Re: Introduce XID age and inactive timeout based replication slot invalidation

From: Bertrand Drouvot <bertranddrouvot(dot)pg(at)gmail(dot)com>
To: Bharath Rupireddy <bharath(dot)rupireddyforpostgres(at)gmail(dot)com>
Cc: shveta malik <shveta(dot)malik(at)gmail(dot)com>, Amit Kapila <amit(dot)kapila16(at)gmail(dot)com>, Nathan Bossart <nathandbossart(at)gmail(dot)com>, PostgreSQL Hackers <pgsql-hackers(at)lists(dot)postgresql(dot)org>
Subject: Re: Introduce XID age and inactive timeout based replication slot invalidation
Date: 2024-03-26 17:52:12
Message-ID: ZgMLTBD3xJIP9W93@ip-10-97-1-34.eu-west-3.compute.internal
Views: Raw Message | Whole Thread | Download mbox | Resend email
Thread:
Lists: pgsql-hackers

Hi,

On Tue, Mar 26, 2024 at 09:59:23PM +0530, Bharath Rupireddy wrote:
> On Tue, Mar 26, 2024 at 4:35 PM Bharath Rupireddy
> <bharath(dot)rupireddyforpostgres(at)gmail(dot)com> wrote:
> >
> > If we just sync inactive_since value for synced slots while in
> > recovery from the primary, so be it.
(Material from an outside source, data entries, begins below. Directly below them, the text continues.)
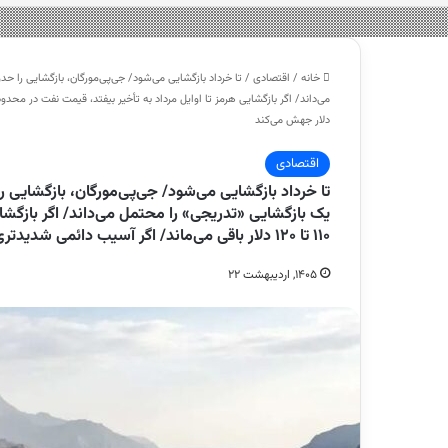
خانه
/
اقتصادی
/
دلار جهش می‌کند
اقتصادی
یک بازگشایی «تدریجی» را محتمل می‌داند/ اگر بازگشا
۱۱۰ تا ۱۲۰ دلار باقی می‌ماند/ اگر آسیب دائمی شدیدتری رخ دهد، قیمت نفت به ۱۴۰ تا ۱۶۰ دلار جهش می‌کند
۱۴۰۵, اردیبهشت ۲۲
Why do we need to update it to
> > the current time when the slot is being created? We don't expose slot
> > creation time, no? Aren't we fine if we just sync the value from
> > primary and document that fact? After the promotion, we can reset it
> > to the current time so that it gets its own time.
>
> I'm attaching v24 patches. It implements the above idea proposed
> upthread for synced slots. I've now separated
> s/last_inactive_time/inactive_since and synced slots behaviour. Please
> have a look.

Thanks!

==== v24-0001

It's now pure mechanical changes and it looks good to me.

==== v24-0002

1 ===

This commit does two things:
1) Updates inactive_since for sync slots with the value
received from the primary's slot.

Tested it and it does that.

2 ===

2) Ensures the value is set to current timestamp during the
shutdown of slot sync machinery to help correctly interpret the
time if the standby gets promoted without a restart.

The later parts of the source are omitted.